We can do it in a powerful way by showing them that even when you have been off track for most, if not all, of your adult life, you can make a change and live a life that is true to yourself.
How Do You Live a Life You Would Want for Your Kids?
Pull the things you really find important in life away from all the other influences on your decisions.
You have to find the things that drive you that are intrinsic to you.
You have to take the other influences, social pressures, your parents, your colleagues, or anything else external to you out if the equation.
Answer these three questions:
1. What was your favorite thing about high school and why? (The why here will likely still be true for you, my example is below)
2. What three virtues/priorities would you choose for your children? (This is about what you truly value versus what you think is important because someone else thinks it’s important)
3. Who is your favorite superhero and why? (The why here will reflect what you see as your attributes or attributes you want to work toward)
I’ll walk you through what this looks like for me.
1. Being a part of my high school basketball team. I loved being part of a group that worked toward a common goal, respected each other’s roles, and picked each other up when things went sideways.

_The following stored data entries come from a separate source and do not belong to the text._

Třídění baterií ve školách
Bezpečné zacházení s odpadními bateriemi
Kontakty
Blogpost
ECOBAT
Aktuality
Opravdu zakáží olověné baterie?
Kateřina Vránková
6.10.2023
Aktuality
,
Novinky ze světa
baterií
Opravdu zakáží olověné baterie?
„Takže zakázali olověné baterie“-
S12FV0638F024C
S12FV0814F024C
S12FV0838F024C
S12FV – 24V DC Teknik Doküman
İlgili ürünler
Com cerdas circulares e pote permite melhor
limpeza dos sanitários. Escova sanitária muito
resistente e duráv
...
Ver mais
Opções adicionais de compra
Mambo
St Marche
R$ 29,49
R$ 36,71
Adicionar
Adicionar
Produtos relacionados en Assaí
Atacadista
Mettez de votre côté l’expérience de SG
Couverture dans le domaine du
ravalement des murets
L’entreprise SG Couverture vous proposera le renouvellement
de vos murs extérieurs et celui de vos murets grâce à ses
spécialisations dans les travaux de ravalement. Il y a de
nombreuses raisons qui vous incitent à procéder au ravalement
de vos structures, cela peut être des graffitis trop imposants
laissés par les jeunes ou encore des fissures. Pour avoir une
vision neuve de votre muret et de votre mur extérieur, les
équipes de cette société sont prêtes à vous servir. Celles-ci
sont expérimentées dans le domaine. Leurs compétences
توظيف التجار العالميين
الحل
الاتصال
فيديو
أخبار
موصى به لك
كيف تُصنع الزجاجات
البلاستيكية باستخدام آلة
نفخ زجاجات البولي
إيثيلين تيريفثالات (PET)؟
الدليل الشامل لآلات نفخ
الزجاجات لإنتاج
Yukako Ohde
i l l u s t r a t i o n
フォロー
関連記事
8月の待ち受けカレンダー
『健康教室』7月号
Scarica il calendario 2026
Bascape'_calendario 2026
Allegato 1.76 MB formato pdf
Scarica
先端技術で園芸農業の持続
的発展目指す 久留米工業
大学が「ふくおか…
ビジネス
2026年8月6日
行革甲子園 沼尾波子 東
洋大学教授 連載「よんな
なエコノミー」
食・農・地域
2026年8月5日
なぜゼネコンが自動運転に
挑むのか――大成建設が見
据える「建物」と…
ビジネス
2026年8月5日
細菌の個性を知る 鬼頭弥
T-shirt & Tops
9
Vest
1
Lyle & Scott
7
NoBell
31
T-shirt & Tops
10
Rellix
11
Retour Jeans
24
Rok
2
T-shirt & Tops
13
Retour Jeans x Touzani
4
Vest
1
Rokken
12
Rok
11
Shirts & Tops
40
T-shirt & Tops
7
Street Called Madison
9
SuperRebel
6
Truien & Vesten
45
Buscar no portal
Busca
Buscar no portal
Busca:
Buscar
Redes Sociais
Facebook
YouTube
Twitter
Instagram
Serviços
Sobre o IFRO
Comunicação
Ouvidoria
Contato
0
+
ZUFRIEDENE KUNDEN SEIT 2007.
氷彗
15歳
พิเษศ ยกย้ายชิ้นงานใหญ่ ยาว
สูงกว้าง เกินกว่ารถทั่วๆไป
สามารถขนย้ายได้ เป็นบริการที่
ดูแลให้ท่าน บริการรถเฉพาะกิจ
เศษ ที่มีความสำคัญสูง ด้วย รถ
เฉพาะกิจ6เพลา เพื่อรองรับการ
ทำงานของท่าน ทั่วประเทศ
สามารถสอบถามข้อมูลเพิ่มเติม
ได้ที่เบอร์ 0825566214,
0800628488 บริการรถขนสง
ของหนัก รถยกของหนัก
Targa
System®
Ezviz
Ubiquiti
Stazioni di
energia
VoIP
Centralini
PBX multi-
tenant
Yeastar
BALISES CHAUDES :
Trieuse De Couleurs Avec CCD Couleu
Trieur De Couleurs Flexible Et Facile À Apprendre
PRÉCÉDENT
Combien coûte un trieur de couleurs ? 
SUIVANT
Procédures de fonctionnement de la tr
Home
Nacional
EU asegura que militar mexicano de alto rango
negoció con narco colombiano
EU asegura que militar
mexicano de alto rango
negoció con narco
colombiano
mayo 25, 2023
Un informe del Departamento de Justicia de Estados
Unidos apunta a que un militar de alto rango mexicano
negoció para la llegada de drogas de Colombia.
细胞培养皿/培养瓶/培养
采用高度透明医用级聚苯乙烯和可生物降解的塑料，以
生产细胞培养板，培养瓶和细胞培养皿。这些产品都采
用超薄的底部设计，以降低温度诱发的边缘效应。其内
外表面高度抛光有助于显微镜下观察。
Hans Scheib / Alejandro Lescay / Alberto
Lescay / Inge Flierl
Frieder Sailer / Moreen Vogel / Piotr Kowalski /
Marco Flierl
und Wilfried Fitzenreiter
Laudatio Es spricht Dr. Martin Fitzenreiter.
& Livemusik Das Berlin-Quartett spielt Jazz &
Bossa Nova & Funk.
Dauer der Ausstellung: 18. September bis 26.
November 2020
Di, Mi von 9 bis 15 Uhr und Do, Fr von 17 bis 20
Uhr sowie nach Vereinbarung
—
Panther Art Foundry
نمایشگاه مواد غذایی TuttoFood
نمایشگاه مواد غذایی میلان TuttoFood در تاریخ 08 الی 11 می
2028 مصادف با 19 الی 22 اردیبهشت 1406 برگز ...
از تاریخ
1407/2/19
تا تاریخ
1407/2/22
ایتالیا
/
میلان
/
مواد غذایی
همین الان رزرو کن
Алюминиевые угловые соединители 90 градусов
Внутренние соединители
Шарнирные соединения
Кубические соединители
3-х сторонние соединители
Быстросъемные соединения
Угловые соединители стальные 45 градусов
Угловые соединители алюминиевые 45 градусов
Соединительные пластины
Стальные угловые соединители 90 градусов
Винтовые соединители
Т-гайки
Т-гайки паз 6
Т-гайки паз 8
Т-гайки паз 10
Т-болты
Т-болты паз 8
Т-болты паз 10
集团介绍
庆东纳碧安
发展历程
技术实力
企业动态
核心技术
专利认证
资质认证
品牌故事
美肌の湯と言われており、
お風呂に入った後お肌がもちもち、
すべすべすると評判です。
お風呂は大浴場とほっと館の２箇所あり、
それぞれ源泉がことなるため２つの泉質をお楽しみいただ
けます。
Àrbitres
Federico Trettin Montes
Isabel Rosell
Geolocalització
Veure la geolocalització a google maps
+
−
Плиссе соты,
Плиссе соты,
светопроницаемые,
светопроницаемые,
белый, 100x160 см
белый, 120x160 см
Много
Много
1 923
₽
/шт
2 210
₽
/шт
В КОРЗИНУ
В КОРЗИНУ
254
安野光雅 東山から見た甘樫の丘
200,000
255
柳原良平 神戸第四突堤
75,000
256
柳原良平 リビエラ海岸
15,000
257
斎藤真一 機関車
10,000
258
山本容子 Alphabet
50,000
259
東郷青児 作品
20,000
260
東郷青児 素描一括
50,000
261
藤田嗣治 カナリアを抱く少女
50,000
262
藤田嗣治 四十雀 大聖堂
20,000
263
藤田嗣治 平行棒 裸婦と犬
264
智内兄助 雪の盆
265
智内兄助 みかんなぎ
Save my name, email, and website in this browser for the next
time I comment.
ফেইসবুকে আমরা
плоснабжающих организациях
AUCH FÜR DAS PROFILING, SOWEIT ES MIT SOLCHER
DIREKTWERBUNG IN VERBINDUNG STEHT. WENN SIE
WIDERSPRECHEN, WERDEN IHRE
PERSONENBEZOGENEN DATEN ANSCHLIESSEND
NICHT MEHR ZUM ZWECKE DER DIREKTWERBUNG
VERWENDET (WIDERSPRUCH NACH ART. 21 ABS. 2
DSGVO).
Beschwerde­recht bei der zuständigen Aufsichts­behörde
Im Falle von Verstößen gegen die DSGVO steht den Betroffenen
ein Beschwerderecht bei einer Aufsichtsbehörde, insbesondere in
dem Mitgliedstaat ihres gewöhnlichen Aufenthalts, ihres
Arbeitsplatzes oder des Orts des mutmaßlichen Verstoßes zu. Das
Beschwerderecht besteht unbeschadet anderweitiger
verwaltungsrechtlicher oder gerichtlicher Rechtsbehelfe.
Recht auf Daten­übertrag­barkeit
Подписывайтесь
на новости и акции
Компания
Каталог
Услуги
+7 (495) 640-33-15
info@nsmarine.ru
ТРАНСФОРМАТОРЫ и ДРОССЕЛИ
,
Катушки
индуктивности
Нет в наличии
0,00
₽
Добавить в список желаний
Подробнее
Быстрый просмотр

2. Compassion, Courage, and Resilience
3. Batman, he is focused on results, he doesn’t care about following protocol or formulaic processes, he cares about getting the job done. He is also a lifelong learner, who acquires skills as he needs them.
Then you look at your answers to the above questions, they will tell you the story of what is important to you. These questions will help you shape your life to align with what you enjoy and what you want it to look like.
For me it looks like this:
I’m setting myself to be happy and succeed when I’m a part of a group striving for a common goal where everyone is respected for the roles they play and helps out when someone falls short, when I am working with a focus on results (getting to the goal as quickly as possible), not just going through specific processes for the sake of doing it (this by the way can be good and bad, I’m terrible at baking because you actually have to follow recipes for baked goods to turn out well…), and when I am in a position to regularly learn new things.
I am moving my life in a direction I value when I make decisions that reflect compassion, courage, or resilience, or some combination of those things.
If I find myself outside of these things, I am usually not very happy, more stressed, and less good at whatever I am doing.
The same will likely be true for you.
I should mention that the answers to 1-3 may not be things that you actually see in your kids. They will be different from you. The point isn’t that they emulate your exact internal compass, but that they learn to follow their own, and that it is ok to do so. Watching you do that will give them the template and the permission to do it themselves. To provide that template, you have to know where your internal compass points.
These three questions will give you some insight into that direction.
Conclusion – You Can Set an Great Example for Your Children
It will take time and thought on your part, but once you have figured which influences on your decisions are your own and which are external to you, it will be much easier to see when something else is driving you.
Then you have to be honest with yourself, and make the decision that is true to you.
It’s going to require you to be diligent and purposeful, because we are talking about adjusting a way of thinking you have been using for years. Like anything, as you practice, you get better at it.
It is much easier to do it when you understand why you are doing it, and when that why is meaningful. For you, the why is probably the most important thing you will do with your life.Raising your children to be happy successful adults.
Remember, when this gets hard, your kids are watching, and learning. What they learn is completely within your control.
That’s good news.
Now go out and set an example you would want them to follow.